Circa vent’anni fa ho regalato un cane a mio padre, si chiamava Kuka, come il nome di una marca di caramelle tailandese. Era un carlino. In quel periodo mio padre mi diceva sempre: Nina, quand’è che ti sposi? Quand’è che fai un figlio? Dicendo così lui pensava chiaramente a un maschio.
Mio padre ha sempre desiderato un figlio maschio. Quando io e mia sorella eravamo già grandi, un giorno ha perfino detto a mia madre che lui andava in ospedale ad adottare un orfano. Aspetta che nasca tuo nipote, gli ha detto mia madre per farlo rinunciare.
E così un giorno, dopo l’ennesima volta che mi aveva detto che voleva un nipote, passando da uno dei più grandi mercati di Korat (1), ho visto un cucciolo molto carino che mi fissava negli occhi. La prima volta sono passata e ho tirato dritto. Ma la seconda volta, non ho resistito. E così, senza pensarci troppo, l’ho portato a casa.
Kuka era attaccatissimo a mio padre. Lo inseguiva ovunque andasse. Se mio padre usciva da casa, Kuka lo cercava continuamente, in bagno, in camera, dappertutto, sia in casa che in giardino.
Secondo me amava così tanto mio padre perché sentiva che anche mio padre lo amava. Tutti i venerdì ad esempio mio padre andava in macelleria a comprare un chilo di fegato per Kuka e se qualcuno apriva il frigo per mangiarlo, diceva: no, il fegato è per Kuka!
Quando mio padre andava a riposare al pomeriggio, Kuka dormiva sempre con lui, accucciato sopra i suoi piedi.

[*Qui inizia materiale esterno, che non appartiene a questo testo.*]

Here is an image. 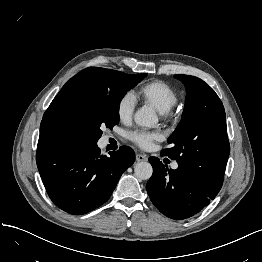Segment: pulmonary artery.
<instances>
[{
	"mask_svg": "<svg viewBox=\"0 0 262 262\" xmlns=\"http://www.w3.org/2000/svg\"><path fill=\"white\" fill-rule=\"evenodd\" d=\"M177 167H178V164H177V163H173V164H172V168H173V169H177Z\"/></svg>",
	"mask_w": 262,
	"mask_h": 262,
	"instance_id": "e3ab8cb5",
	"label": "pulmonary artery"
}]
</instances>
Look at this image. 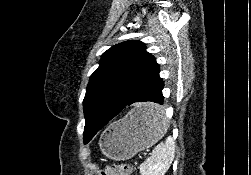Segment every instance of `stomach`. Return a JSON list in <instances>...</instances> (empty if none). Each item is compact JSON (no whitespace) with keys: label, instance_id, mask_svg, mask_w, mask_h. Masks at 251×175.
<instances>
[{"label":"stomach","instance_id":"obj_1","mask_svg":"<svg viewBox=\"0 0 251 175\" xmlns=\"http://www.w3.org/2000/svg\"><path fill=\"white\" fill-rule=\"evenodd\" d=\"M152 100H142V105L133 107L125 117L113 121L101 133L99 145L102 153L115 161L131 159L137 151L150 147L164 134H171L163 114L152 111H166V106H150Z\"/></svg>","mask_w":251,"mask_h":175}]
</instances>
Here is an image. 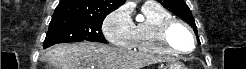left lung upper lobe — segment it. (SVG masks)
Wrapping results in <instances>:
<instances>
[{
  "label": "left lung upper lobe",
  "mask_w": 246,
  "mask_h": 69,
  "mask_svg": "<svg viewBox=\"0 0 246 69\" xmlns=\"http://www.w3.org/2000/svg\"><path fill=\"white\" fill-rule=\"evenodd\" d=\"M157 1L160 2L166 9L173 12L175 15H177L185 22H187L193 28L195 34L198 35L194 18L191 14L189 7L183 0H157ZM197 40L200 43L198 37Z\"/></svg>",
  "instance_id": "obj_1"
}]
</instances>
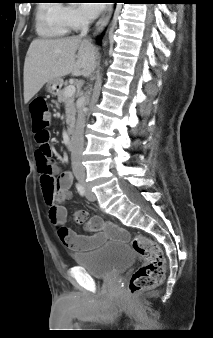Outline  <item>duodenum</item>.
<instances>
[{"label":"duodenum","mask_w":213,"mask_h":338,"mask_svg":"<svg viewBox=\"0 0 213 338\" xmlns=\"http://www.w3.org/2000/svg\"><path fill=\"white\" fill-rule=\"evenodd\" d=\"M72 137V136H71ZM72 139V138H71ZM71 145H72V140H70L69 141V143H68V147L70 148L71 147Z\"/></svg>","instance_id":"410a0bca"}]
</instances>
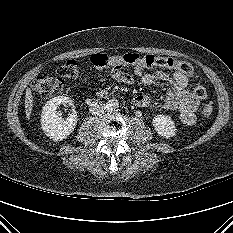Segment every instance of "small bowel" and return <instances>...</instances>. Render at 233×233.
<instances>
[{
  "mask_svg": "<svg viewBox=\"0 0 233 233\" xmlns=\"http://www.w3.org/2000/svg\"><path fill=\"white\" fill-rule=\"evenodd\" d=\"M112 78L123 84H133L137 80L142 86H148L157 81H164L169 85L165 98L162 102H156L145 94L137 95L133 103L139 108L160 107L169 111H176L180 120L188 126L196 122L195 112L198 108L200 99L193 91L188 90V77L177 70L167 73L158 69L151 73L145 72L144 66L134 65L132 71L126 68V65L111 64Z\"/></svg>",
  "mask_w": 233,
  "mask_h": 233,
  "instance_id": "small-bowel-1",
  "label": "small bowel"
}]
</instances>
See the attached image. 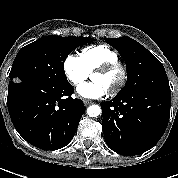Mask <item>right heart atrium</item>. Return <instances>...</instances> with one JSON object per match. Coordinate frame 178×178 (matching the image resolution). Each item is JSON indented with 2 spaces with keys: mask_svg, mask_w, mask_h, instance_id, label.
Wrapping results in <instances>:
<instances>
[{
  "mask_svg": "<svg viewBox=\"0 0 178 178\" xmlns=\"http://www.w3.org/2000/svg\"><path fill=\"white\" fill-rule=\"evenodd\" d=\"M63 70L67 80L73 85L81 84L89 76V71L80 57L72 54L65 58Z\"/></svg>",
  "mask_w": 178,
  "mask_h": 178,
  "instance_id": "right-heart-atrium-1",
  "label": "right heart atrium"
}]
</instances>
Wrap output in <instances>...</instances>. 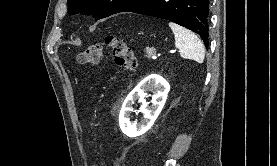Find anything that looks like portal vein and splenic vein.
Listing matches in <instances>:
<instances>
[{
    "instance_id": "1",
    "label": "portal vein and splenic vein",
    "mask_w": 277,
    "mask_h": 166,
    "mask_svg": "<svg viewBox=\"0 0 277 166\" xmlns=\"http://www.w3.org/2000/svg\"><path fill=\"white\" fill-rule=\"evenodd\" d=\"M150 57H151L152 59H156V58H157V56L155 55V53L150 54Z\"/></svg>"
}]
</instances>
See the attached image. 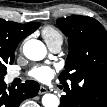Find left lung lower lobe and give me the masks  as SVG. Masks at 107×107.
<instances>
[{"label": "left lung lower lobe", "instance_id": "0a47b994", "mask_svg": "<svg viewBox=\"0 0 107 107\" xmlns=\"http://www.w3.org/2000/svg\"><path fill=\"white\" fill-rule=\"evenodd\" d=\"M81 96L77 100L71 94V89L64 88L66 95L61 97L59 107H107V85L83 86Z\"/></svg>", "mask_w": 107, "mask_h": 107}]
</instances>
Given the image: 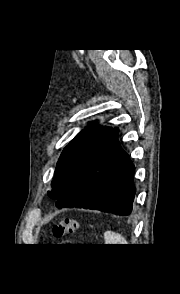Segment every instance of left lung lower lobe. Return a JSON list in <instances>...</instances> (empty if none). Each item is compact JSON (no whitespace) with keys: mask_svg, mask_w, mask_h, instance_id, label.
Instances as JSON below:
<instances>
[{"mask_svg":"<svg viewBox=\"0 0 180 294\" xmlns=\"http://www.w3.org/2000/svg\"><path fill=\"white\" fill-rule=\"evenodd\" d=\"M115 128L77 177L58 208L77 207L129 215L135 195L134 165L118 142Z\"/></svg>","mask_w":180,"mask_h":294,"instance_id":"1","label":"left lung lower lobe"}]
</instances>
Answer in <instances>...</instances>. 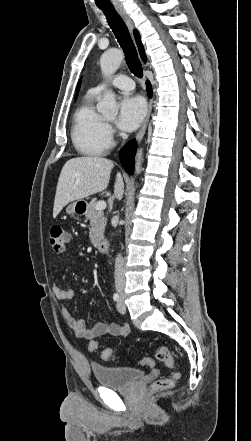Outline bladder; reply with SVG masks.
Returning <instances> with one entry per match:
<instances>
[{"instance_id": "1", "label": "bladder", "mask_w": 251, "mask_h": 441, "mask_svg": "<svg viewBox=\"0 0 251 441\" xmlns=\"http://www.w3.org/2000/svg\"><path fill=\"white\" fill-rule=\"evenodd\" d=\"M96 381L112 389H127L144 376V371L133 367L92 365Z\"/></svg>"}]
</instances>
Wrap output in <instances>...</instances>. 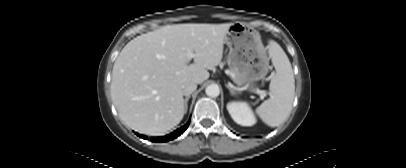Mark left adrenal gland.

Kuka ha vissuto i primi tre mesi di vita con me, in città. Ma nonostante questo non mi voleva bene come a mio padre. C’è da dire che per due volte io gli ho fatto del male. Una volta gli ho comprato una maglia, ma era molto stretta e mentre provavo a infilargliela, gli ho tirato le zampe, che non si piegavano, fino a quando ha guaito ed è scappato via. Un’altra volta gli ho tagliato le unghie, ma devo aver sbagliato misura perché a un certo punto ha iniziato a sanguinare. Insomma, per un po’ quando mi vedeva, scappava via.
Durante la stagione della raccolta del riso, da novembre a febbraio, mio padre lavorava moltissimo, dava ordini agli operai, caricava il camion, si muoveva di qua e di là indaffarato e Kuka, nonostante il suo fisico non proprio da atleta, ce la metteva tutta per stargli dietro, fino a quando, esausto, si sdraiava all’ombra sotto un albero. E anche da lì continuava a seguirlo con lo sguardo. Poi se non lo vedeva per un po’, ricominciava a cercarlo.
Quando Kuka aveva il compito di sorvegliare qualcosa e mio padre lo incitava contro un cane o una gallina, lui partiva come un proiettile e a volte, in preda alla foga, inciampava e cominciava a rotolare, poi si alzava veloce, guardava mio padre con aria dispiaciuta e ripartiva subito dopo all’inseguimento.
Otto o nove anni fa Kuka è morto. Come tutti i carlini aveva dei problemi di respirazione. Faceva acqua nei polmoni. Adesso mio padre ha un nipote maschio di 11 anni che si chiama Brian. Kuka è sottoterra, dietro casa.
(1) Korat è il nome con cui è conosciuta la città di Niyom, Nakhon Ratchasima, che in thai significa “altopiano”, una grande città al centro della Thailandia.